Partial human remains were discovered in the area of the Leon River, in Bell County, Texas, but have yet to be confirmed to be those of missing Ft. Hood soldier Vanessa Guillen. Guillen is the second soldier to disappear under mysterious circumstances from Ft. Hood in as many years.
The body parts were reportedly found within walking distance from where investigators found the body of private Gregory Wedel-Morales on June 19. Wedel-Morales is the Ft. Hood soldier who disappeared last year.
Army CID released a statement, “After receiving additional information, agents have discovered what has been described as partial human remains after analysis from a forensic anthropologist . . . No confirmation as to the identity of the remains has been made at this point and we ask for the media and public’s understanding that the identification process can take time. Due to the ongoing criminal investigation, no further information will be released at this time.”
However, Tim Miller, the founder of Texas EquuSearch, told ABC13, “The search for Vanessa is now over.” Miller’s firm is dedicated to finding missing persons and had assisted in national and international searches, including the search for Natalie Holloway in Aruba. While Texas EquuSearch has been involved in the search for the past several weeks, Miller describes the discovery as a “shallow grave.”
“It’s believed to be her … pending positive identification which that will have to be determined by the medical examiner’s office, but I’m confident to say the search for Vanessa is now over,” said Miller.
The U.S. Criminal Investigation Command stated last week that foul play was suspected in Guillen’s disappearance; however it will not confirm if there is a person of interest.
The Army’s Criminal Investigation Command has also launched an investigation into allegations that Guillen was sexually harassed when it was discovered that Guillen had revealed to friends and colleagues that she didn’t want to report the harassment out of fear of reprisals.
“I opened an investigation concerning the information provided by the Guillen Family that Pfc. Vanessa Guillen was harassed prior to her disappearance,” said Commander of the 3rd Cavalry Regiment Col. Ralph Overland. “I take allegations of sexual harassment very seriously and we are conducting a thorough investigation.”
Crime at Ft. Hood has steadily risen over the last decade. Two active shooter incidents with substantial loss of life were categorized by Barack Obama as workplace violence rather than terror attacks. The base saw 26 violent crimes each year in 2012 and 2013, including aggravated assault, child pornography, kidnapping, homicide, rape, attempted rapes and robbery, according to Fort Hood Herald staff reporter Rose Thayer.

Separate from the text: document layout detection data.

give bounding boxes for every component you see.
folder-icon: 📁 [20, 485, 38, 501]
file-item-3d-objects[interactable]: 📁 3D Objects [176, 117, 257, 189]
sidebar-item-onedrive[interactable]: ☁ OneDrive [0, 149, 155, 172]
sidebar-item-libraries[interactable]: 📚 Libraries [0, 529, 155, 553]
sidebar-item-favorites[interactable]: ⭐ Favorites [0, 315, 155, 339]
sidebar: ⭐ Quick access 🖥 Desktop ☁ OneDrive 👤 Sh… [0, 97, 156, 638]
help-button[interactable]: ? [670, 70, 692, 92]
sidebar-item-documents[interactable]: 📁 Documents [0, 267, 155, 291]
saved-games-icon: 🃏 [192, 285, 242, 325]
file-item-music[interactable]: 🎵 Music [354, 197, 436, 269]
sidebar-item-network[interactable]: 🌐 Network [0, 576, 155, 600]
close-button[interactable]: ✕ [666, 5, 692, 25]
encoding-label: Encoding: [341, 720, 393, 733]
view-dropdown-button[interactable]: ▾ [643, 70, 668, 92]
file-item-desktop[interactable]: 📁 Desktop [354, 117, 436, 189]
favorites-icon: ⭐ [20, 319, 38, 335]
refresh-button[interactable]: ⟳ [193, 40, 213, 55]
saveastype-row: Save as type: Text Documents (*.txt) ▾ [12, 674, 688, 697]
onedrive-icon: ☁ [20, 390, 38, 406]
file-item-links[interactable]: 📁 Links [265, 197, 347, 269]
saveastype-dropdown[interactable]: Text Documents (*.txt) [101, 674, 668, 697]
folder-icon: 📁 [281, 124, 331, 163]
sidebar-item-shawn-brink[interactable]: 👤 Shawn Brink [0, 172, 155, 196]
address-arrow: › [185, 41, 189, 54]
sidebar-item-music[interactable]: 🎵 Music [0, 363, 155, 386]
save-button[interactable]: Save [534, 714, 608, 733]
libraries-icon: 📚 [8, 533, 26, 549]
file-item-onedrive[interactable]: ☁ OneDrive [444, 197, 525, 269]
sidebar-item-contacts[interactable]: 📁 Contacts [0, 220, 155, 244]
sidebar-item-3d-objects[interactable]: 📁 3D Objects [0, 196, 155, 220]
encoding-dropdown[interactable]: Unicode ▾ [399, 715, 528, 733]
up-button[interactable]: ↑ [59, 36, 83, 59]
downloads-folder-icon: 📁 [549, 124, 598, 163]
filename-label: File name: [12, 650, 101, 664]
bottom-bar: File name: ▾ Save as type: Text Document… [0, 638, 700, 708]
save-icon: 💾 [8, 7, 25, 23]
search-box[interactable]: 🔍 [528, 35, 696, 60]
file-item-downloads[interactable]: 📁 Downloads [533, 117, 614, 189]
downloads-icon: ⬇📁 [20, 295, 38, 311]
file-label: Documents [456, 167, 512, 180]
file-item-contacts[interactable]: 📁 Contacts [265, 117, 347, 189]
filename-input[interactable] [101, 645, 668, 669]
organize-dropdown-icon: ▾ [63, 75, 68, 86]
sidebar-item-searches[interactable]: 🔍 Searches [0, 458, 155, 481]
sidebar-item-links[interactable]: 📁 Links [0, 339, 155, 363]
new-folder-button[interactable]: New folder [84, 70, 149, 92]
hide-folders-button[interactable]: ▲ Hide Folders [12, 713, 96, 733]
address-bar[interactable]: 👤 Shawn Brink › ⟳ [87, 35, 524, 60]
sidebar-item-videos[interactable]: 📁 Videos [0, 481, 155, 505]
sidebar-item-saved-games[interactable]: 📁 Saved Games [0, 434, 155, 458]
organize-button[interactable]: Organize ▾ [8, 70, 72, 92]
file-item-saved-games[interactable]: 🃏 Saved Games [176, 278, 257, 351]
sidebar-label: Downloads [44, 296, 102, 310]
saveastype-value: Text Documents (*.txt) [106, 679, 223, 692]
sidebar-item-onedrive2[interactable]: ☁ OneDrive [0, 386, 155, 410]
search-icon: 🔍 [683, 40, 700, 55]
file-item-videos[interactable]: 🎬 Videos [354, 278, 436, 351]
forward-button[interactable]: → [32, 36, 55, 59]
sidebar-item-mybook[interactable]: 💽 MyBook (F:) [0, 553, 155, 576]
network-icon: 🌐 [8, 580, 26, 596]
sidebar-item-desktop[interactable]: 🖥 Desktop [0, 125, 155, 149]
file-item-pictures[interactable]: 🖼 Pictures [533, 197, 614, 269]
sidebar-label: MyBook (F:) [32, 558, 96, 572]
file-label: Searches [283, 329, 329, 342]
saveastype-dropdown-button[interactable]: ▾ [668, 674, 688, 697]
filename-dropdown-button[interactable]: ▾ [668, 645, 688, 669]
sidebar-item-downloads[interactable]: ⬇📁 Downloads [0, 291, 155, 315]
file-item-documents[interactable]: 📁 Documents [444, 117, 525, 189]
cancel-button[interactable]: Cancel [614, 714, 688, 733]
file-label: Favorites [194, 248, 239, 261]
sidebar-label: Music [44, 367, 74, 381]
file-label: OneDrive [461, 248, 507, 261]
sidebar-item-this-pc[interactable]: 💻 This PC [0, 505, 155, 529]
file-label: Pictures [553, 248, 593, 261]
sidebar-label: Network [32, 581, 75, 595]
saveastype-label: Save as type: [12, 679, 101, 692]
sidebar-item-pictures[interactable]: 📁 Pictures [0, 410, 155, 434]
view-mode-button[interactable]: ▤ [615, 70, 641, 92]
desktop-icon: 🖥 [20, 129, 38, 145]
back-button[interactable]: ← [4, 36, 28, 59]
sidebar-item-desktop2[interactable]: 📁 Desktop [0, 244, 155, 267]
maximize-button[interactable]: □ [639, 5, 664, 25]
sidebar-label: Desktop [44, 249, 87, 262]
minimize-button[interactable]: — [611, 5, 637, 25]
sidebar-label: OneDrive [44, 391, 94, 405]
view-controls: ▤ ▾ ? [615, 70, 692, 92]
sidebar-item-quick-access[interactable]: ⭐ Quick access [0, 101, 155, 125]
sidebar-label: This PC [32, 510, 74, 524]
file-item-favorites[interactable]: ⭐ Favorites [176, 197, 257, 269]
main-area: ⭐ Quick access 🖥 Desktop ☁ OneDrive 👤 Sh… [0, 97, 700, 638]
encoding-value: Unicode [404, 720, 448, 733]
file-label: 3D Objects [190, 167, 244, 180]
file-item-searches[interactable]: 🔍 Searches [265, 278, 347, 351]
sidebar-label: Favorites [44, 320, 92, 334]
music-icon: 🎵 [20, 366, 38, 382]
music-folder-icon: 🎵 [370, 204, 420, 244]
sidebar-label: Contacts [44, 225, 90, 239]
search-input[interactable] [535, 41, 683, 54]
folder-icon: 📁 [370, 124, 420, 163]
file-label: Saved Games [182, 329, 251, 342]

Violent crimes committed each year, include aggravated assault, child pornography, kidnapping, homicide, rape, attempted rapes and robbery, and soldiers dying from gunshot wounds, which are still under investigation.
One soldier was accused in a triple-murder suicide, and in 2015, the one-time coordinator of a sexual assault program at Ft. Hood, was found guilty of running a prostitution ring. Ft. Hood’s sordid history of unsolved crimes leaves people scratching their heads, wondering what is going on at the Texas facility.
Ft. Hood’s ongoing crime has garnered the installation a reputation as a less-than-desirable duty station despite quality training areas, comprehensive base resources and legendary Army units, according to David Green, a former senior noncommissioned officer who spent 11 years at Ft Hood.
Guillen was last seen April 22, 2020 in the parking lot of her Regimental Engineer Squadron Headquarters, 3rd Cavalry Regiment, according to Army Criminal Investigative Special Agents.
Her car keys, barracks room key, ID and wallet were found in the armory room where she was working earlier in the day, but her cell phone has not been recovered, according to ABC7 News.
To fully understand, it’s probably a case of “you have to be there.”